*Problem requirements:*
Exercise in exact copying: restate word for word only the lines below from the one containing "Get membership" through the one containing "In partnership with", omitting any pictures.

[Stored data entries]
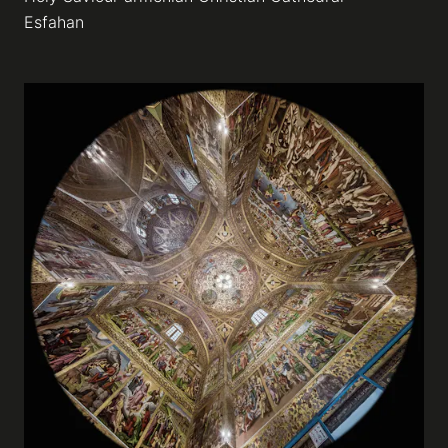
Esfahan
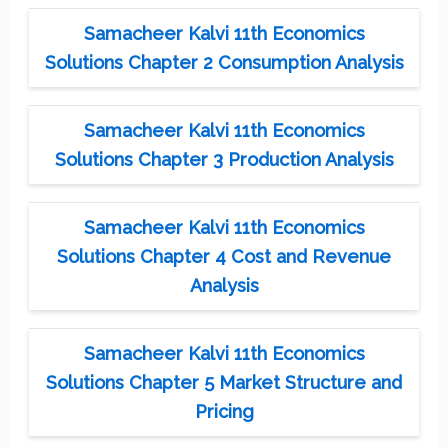
Samacheer Kalvi 11th Economics
Solutions Chapter 2 Consumption Analysis
Samacheer Kalvi 11th Economics
Solutions Chapter 3 Production Analysis
Samacheer Kalvi 11th Economics
Solutions Chapter 4 Cost and Revenue
Analysis
Samacheer Kalvi 11th Economics
Solutions Chapter 5 Market Structure and
Pricing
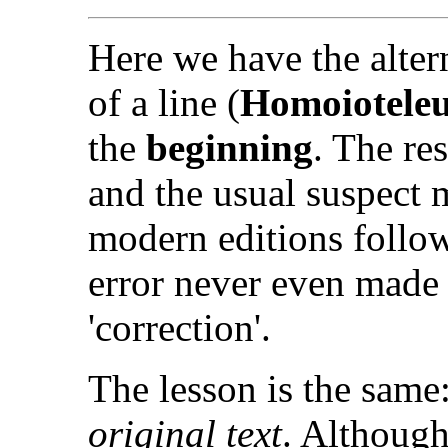
Here we have the altern
of a line (
Homoiotele
the
beginning
. The res
and the usual suspect m
modern editions follow
error never even made i
'correction'.
The lesson is the same
original text
. Although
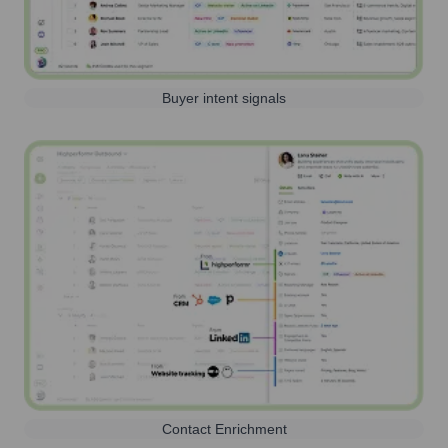
Buyer intent signals
Contact Enrichment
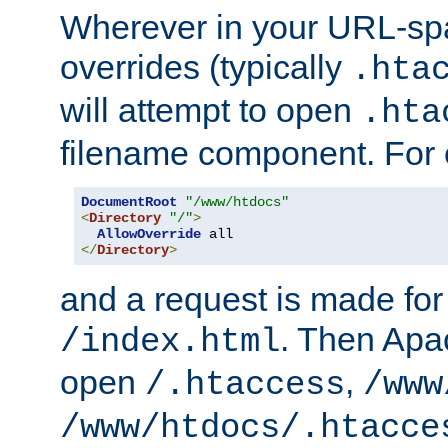
Wherever in your URL-sp
overrides (typically
.hta
will attempt to open
.hta
filename component. For
DocumentRoot
"/www/htdocs"
<
Directory
"/"
>
AllowOverride
</
Directory
>
and a request is made for
. Then Apac
/index.html
open
,
/.htaccess
/www
/www/htdocs/.htacce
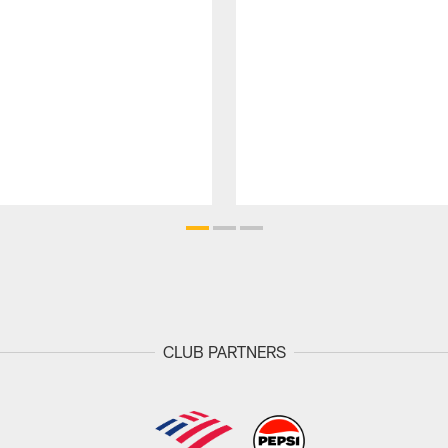
CLUB PARTNERS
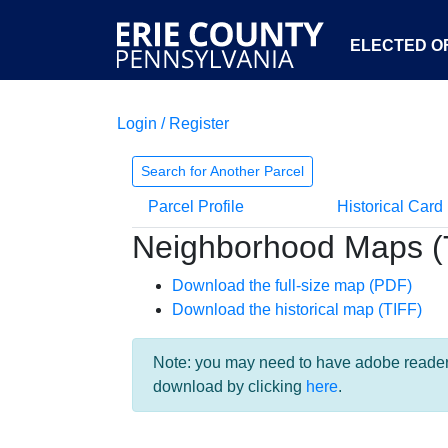
ELECTED OF
Login / Register
Search for Another Parcel
Parcel Profile
Historical Card
Neighborhood Maps (
Download the full-size map (PDF)
Download the historical map (TIFF)
Note: you may need to have adobe reader i
download by clicking
here
.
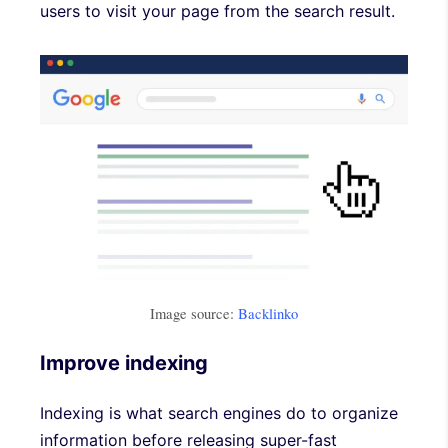
users to visit your page from the search result.
Image source:
Backlinko
Improve indexing
Indexing is what search engines do to organize
information before releasing super-fast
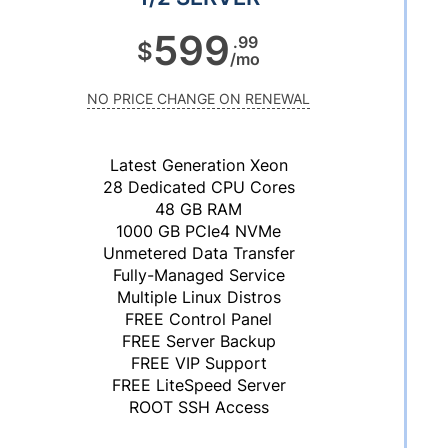
599
.99
$
/mo
NO PRICE CHANGE ON RENEWAL
Latest Generation Xeon
28 Dedicated CPU Cores
48 GB RAM
1000 GB PCIe4 NVMe
Unmetered Data Transfer
Fully-Managed Service
Multiple Linux Distros
FREE Control Panel
FREE Server Backup
FREE VIP Support
FREE LiteSpeed Server
ROOT SSH Access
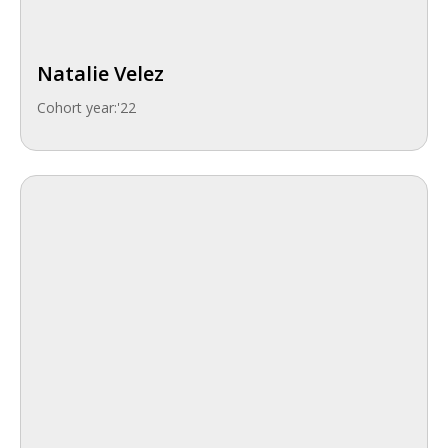
Natalie Velez
Cohort year:
'22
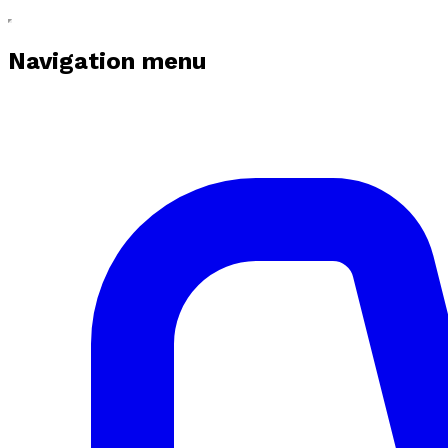
Navigation menu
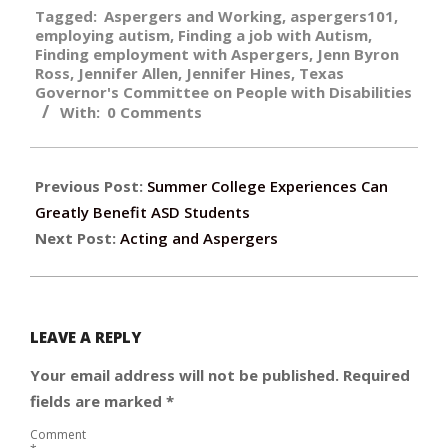
Tagged:
Aspergers and Working
,
aspergers101
,
05-
employing autism
,
Finding a job with Autism
,
01
Finding employment with Aspergers
,
Jenn Byron
Ross
,
Jennifer Allen
,
Jennifer Hines
,
Texas
Governor's Committee on People with Disabilities
With:
0 Comments
Previous Post:
Summer College Experiences Can
Greatly Benefit ASD Students
Next Post:
Acting and Aspergers
LEAVE A REPLY
Your email address will not be published.
Required
fields are marked
*
Comment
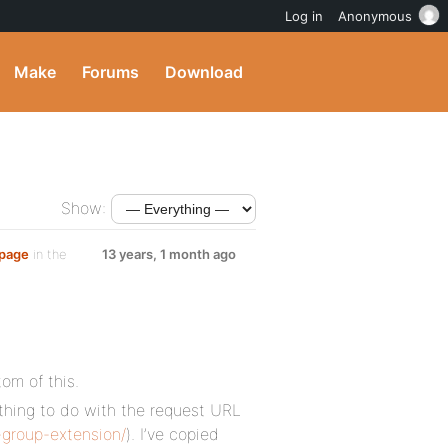
Log in
Anonymous
Make
Forums
Download
Show:
 page
in the
13 years, 1 month ago
tom of this.
thing to do with the request URL
group-extension/
). I’ve copied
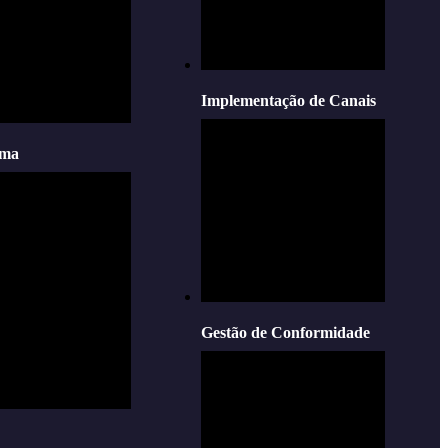
Implementação de Canais
oma
Gestão de Conformidade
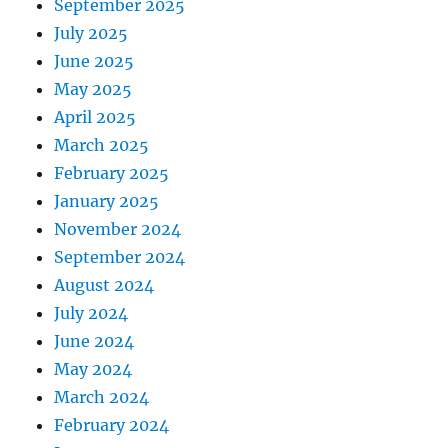
September 2025
July 2025
June 2025
May 2025
April 2025
March 2025
February 2025
January 2025
November 2024
September 2024
August 2024
July 2024
June 2024
May 2024
March 2024
February 2024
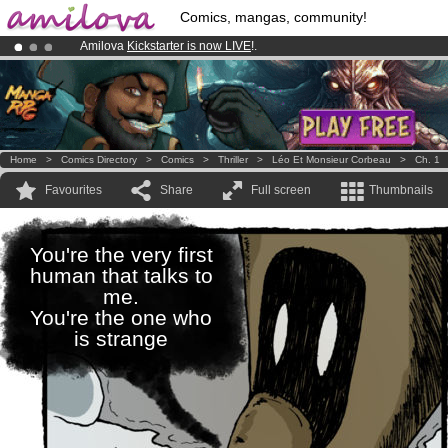
Comics, mangas, community!
Amilova
Kickstarter is now LIVE
!.
Premium membership from
3.95 euros
per month !
Get membership
Already 100000
members
and 1000
comics & mangas!
.
Home
>
Comics Directory
>
Comics
>
Thriller
>
Léo Et Monsieur Corbeau
>
Ch. 1
Favourites
Share
Full screen
Thumbnails
You're the very first
human that talks to
me.
You're the one who
is strange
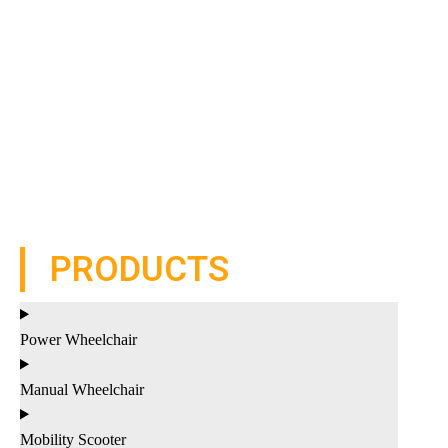
PRODUCTS
Power Wheelchair
Manual Wheelchair
Mobility Scooter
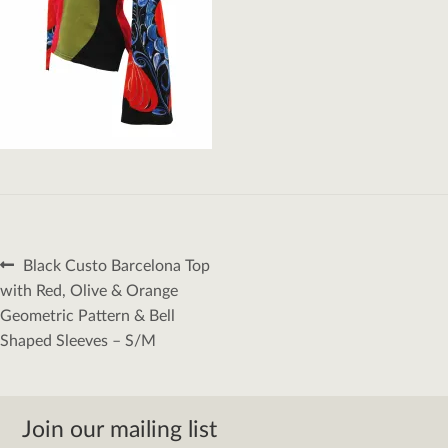
Post
Previous
Black Custo Barcelona Top
navigation
post:
with Red, Olive & Orange
Geometric Pattern & Bell
Shaped Sleeves – S/M
Join our mailing list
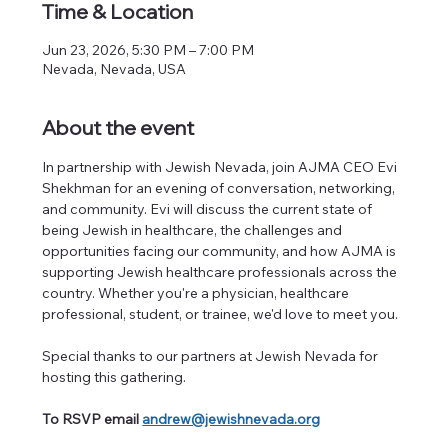
Time & Location
Jun 23, 2026, 5:30 PM – 7:00 PM
Nevada, Nevada, USA
About the event
In partnership with Jewish Nevada, join AJMA CEO Evi 
Shekhman for an evening of conversation, networking, 
and community. Evi will discuss the current state of 
being Jewish in healthcare, the challenges and 
opportunities facing our community, and how AJMA is 
supporting Jewish healthcare professionals across the 
country. Whether you're a physician, healthcare 
professional, student, or trainee, we'd love to meet you.
Special thanks to our partners at Jewish Nevada for 
hosting this gathering.
To RSVP email 
andrew@jewishnevada.org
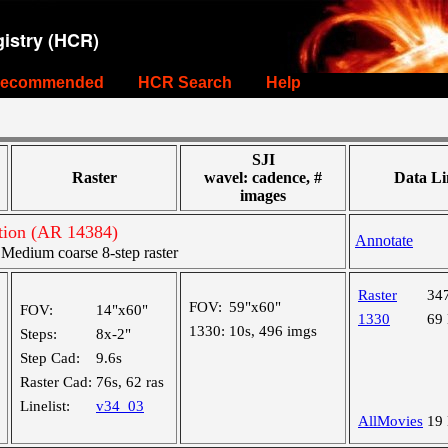
istry (HCR)
ecommended
HCR Search
Help
SJI
Raster
wavel: cadence, #
Data Li
images
tion (AR 14384)
Annotate
edium coarse 8-step raster
Raster
34
FOV:
59"x60"
FOV:
14"x60"
1330
69
1330:
10s, 496 imgs
Steps:
8x-2"
Step Cad:
9.6s
Raster Cad:
76s, 62 ras
Linelist:
v34_03
AllMovies
19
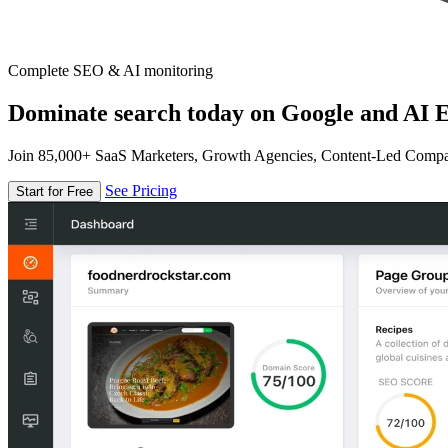
Complete SEO & AI monitoring
Dominate search today on Google and AI E
Join 85,000+ SaaS Marketers, Growth Agencies, Content-Led Comp
See Pricing
Start for Free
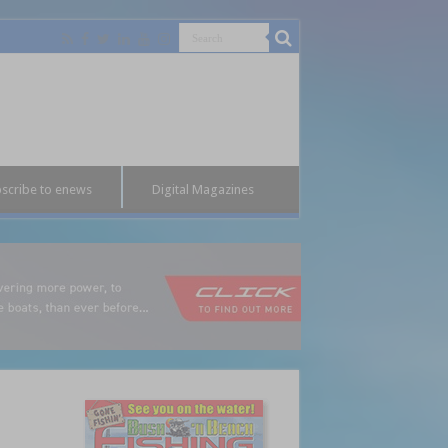
scribe to enews
Digital Magazines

*Task answer:*
Get membership
Already 100000
members
and 1000
comics & mangas!
.
Home
>
Comics Directory
>
Comics
>
Thriller
>
Léo Et Monsieur Corbeau
>
Ch. 1
Favourites
Share
Full screen
Thumbnails
You're the very first
human that talks to
me.
You're the one who
is strange
PRODUCTS
Power Wheelchair
Manual Wheelchair
Mobility Scooter
Post
Previous
Black Custo Barcelona Top
navigation
post:
with Red, Olive & Orange
Geometric Pattern & Bell
Shaped Sleeves – S/M
Join our mailing list
Time & Location
Jun 23, 2026, 5:30 PM – 7:00 PM
Nevada, Nevada, USA
About the event
In partnership with Jewish Nevada, join AJMA CEO Evi 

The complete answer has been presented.